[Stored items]
○ ○ ○ ○
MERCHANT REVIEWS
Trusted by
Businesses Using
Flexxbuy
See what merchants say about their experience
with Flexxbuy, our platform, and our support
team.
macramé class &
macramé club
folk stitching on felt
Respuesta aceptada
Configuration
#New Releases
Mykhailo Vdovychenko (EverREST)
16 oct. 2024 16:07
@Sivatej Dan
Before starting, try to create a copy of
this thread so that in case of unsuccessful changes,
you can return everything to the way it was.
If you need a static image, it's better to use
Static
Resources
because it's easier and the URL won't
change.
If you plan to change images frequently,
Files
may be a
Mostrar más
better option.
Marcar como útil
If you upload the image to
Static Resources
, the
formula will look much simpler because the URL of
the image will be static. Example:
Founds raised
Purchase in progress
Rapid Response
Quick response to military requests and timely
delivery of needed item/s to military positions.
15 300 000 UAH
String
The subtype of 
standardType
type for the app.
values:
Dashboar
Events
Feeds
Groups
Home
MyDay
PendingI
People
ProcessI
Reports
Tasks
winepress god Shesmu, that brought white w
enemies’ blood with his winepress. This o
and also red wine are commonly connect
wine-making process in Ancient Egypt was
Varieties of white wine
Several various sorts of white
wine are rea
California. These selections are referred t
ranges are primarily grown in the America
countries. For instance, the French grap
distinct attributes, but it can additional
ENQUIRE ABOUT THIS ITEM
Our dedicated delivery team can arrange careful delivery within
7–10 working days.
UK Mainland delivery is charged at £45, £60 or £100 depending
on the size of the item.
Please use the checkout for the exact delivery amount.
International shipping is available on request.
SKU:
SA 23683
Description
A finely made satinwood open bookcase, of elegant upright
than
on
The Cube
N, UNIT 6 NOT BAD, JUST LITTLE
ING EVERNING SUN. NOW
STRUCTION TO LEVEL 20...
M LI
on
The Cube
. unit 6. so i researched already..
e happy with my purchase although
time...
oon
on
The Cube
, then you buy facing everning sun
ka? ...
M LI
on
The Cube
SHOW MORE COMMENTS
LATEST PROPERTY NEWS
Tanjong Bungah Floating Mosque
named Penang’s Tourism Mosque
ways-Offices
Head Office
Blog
○ ○ ○ ○
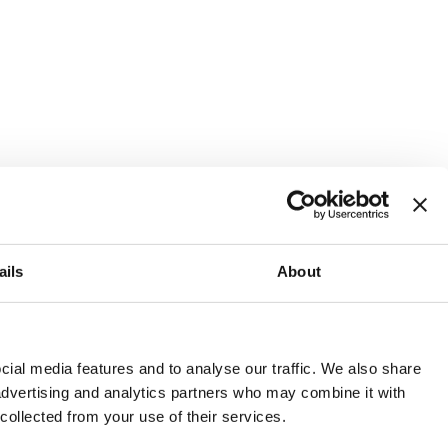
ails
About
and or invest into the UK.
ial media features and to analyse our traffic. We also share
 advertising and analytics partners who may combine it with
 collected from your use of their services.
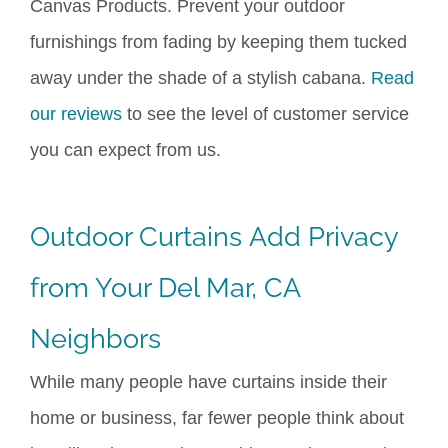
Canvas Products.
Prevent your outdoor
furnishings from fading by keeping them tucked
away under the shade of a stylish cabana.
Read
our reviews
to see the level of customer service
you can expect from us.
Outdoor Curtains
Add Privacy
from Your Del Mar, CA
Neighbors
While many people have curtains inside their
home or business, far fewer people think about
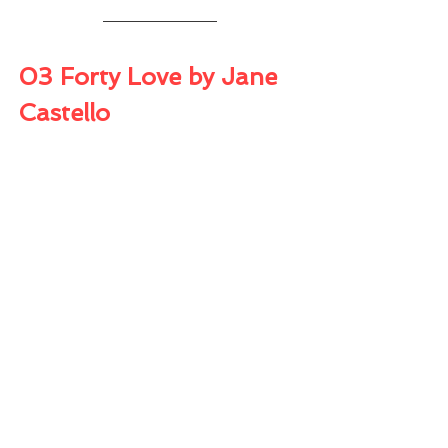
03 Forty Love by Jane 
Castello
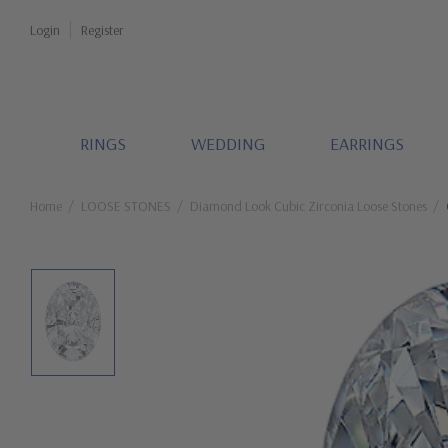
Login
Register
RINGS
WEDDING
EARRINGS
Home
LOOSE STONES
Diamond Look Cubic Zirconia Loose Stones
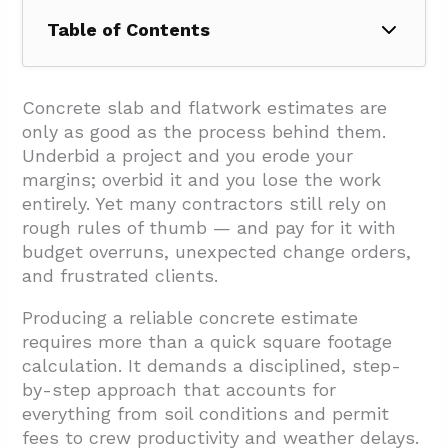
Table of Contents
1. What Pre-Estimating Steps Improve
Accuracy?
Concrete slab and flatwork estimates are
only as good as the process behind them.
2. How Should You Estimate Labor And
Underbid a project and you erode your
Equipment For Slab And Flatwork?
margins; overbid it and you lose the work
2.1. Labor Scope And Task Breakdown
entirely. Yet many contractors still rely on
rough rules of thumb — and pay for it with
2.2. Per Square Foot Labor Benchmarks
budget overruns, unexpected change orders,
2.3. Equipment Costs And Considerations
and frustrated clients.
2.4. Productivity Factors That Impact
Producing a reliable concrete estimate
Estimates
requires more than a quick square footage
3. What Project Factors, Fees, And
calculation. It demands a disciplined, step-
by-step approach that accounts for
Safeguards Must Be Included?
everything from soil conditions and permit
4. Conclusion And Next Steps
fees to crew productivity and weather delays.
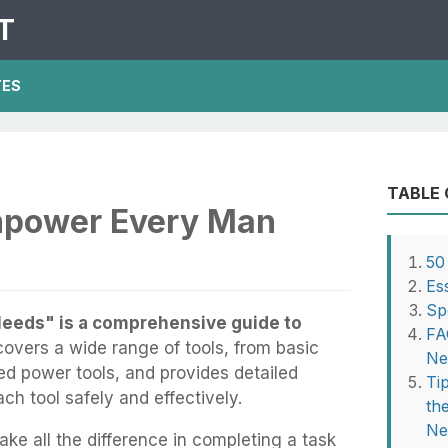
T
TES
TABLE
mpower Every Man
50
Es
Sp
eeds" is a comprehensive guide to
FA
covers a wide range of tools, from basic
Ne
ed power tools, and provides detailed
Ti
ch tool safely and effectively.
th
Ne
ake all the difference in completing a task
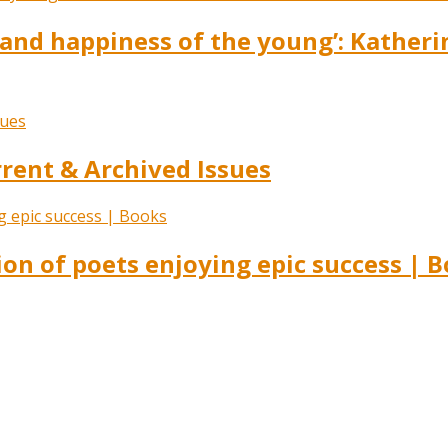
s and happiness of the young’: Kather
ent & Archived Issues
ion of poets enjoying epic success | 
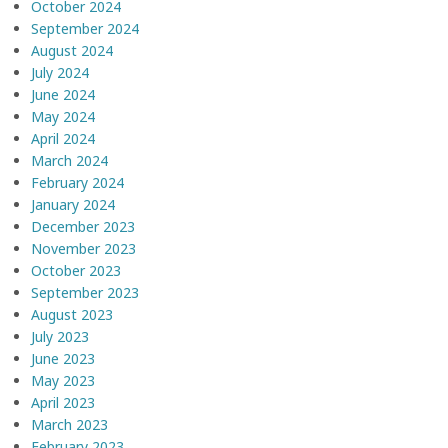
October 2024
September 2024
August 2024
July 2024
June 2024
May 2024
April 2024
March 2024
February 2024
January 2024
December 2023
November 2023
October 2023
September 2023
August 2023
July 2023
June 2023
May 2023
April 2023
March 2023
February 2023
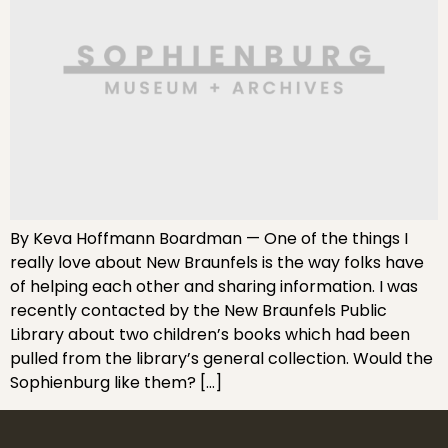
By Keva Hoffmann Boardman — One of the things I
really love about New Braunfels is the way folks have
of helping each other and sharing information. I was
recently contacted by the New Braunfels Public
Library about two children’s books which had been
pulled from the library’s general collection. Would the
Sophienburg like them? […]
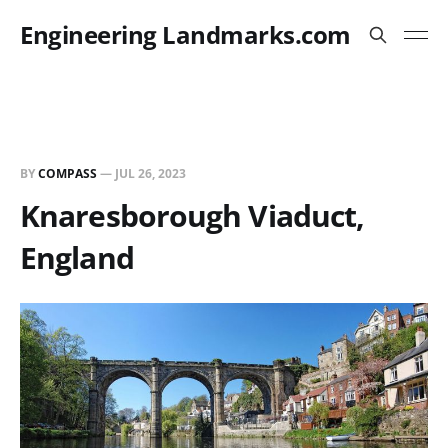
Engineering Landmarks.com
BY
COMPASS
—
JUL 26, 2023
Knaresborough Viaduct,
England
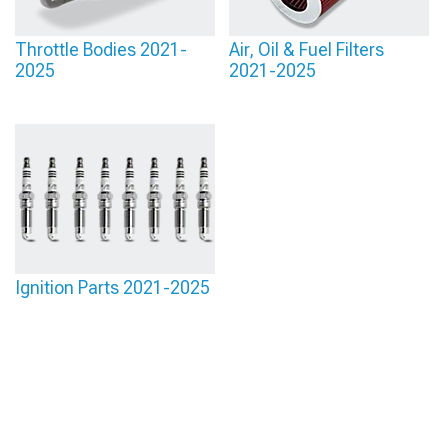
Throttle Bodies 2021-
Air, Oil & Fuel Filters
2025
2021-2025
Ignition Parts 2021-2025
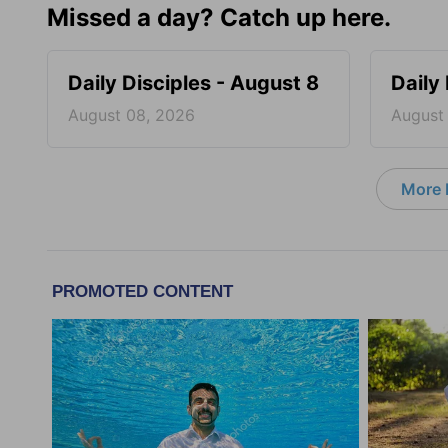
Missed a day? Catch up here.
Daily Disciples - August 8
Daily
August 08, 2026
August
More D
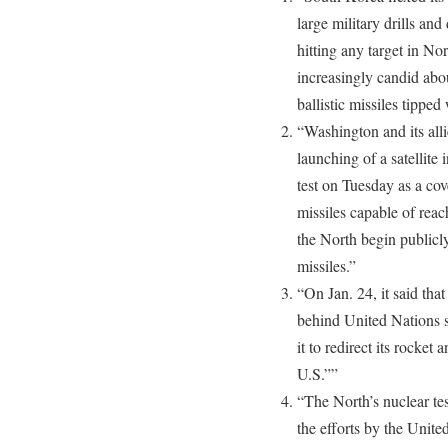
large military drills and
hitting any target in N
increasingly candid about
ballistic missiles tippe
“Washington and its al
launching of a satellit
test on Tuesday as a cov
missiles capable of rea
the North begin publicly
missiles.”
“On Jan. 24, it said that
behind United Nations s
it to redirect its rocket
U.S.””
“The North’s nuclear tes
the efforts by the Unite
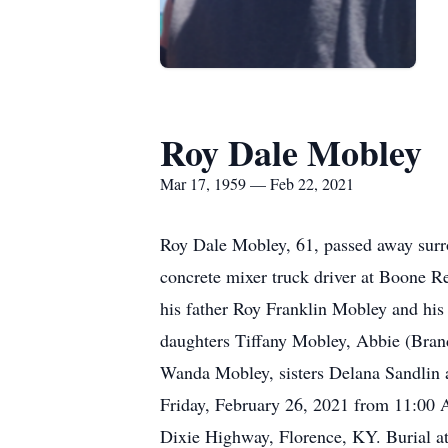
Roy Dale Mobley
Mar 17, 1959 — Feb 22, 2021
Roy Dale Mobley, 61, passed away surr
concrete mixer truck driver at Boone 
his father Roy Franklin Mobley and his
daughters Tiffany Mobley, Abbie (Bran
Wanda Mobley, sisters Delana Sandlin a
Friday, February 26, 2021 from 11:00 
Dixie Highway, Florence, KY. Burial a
○ ○ ○ ○
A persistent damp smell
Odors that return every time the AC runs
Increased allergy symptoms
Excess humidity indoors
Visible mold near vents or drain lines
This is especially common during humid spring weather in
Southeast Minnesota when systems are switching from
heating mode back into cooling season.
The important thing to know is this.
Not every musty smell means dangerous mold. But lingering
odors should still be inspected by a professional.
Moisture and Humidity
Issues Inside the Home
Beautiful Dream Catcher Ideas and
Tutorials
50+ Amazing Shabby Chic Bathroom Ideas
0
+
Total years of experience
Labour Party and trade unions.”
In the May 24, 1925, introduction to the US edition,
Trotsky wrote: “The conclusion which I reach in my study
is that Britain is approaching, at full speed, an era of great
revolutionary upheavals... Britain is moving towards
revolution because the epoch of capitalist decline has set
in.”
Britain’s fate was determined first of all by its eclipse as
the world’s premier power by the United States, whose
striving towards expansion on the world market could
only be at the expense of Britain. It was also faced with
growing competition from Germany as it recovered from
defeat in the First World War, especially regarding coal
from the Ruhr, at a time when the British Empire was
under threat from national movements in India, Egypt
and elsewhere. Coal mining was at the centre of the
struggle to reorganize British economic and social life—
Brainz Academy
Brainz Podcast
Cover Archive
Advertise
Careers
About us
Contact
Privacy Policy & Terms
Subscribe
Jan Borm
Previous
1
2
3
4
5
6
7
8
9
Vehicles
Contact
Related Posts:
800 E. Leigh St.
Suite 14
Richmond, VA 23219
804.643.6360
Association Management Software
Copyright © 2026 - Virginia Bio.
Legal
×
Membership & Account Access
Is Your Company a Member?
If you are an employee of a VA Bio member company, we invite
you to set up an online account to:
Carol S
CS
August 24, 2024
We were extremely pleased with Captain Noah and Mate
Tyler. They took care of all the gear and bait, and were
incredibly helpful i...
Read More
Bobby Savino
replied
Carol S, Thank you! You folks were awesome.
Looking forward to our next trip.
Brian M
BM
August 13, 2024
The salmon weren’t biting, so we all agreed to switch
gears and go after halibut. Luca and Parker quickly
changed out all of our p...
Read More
○ ○ ○ ○
**AIM OF THE EXERCISE:**
Scan the records above and report every line with the string "white".

**OUTPUT FOR THIS EXERCISE:**
winepress god Shesmu, that brought white w
Varieties of white wine
Several various sorts of white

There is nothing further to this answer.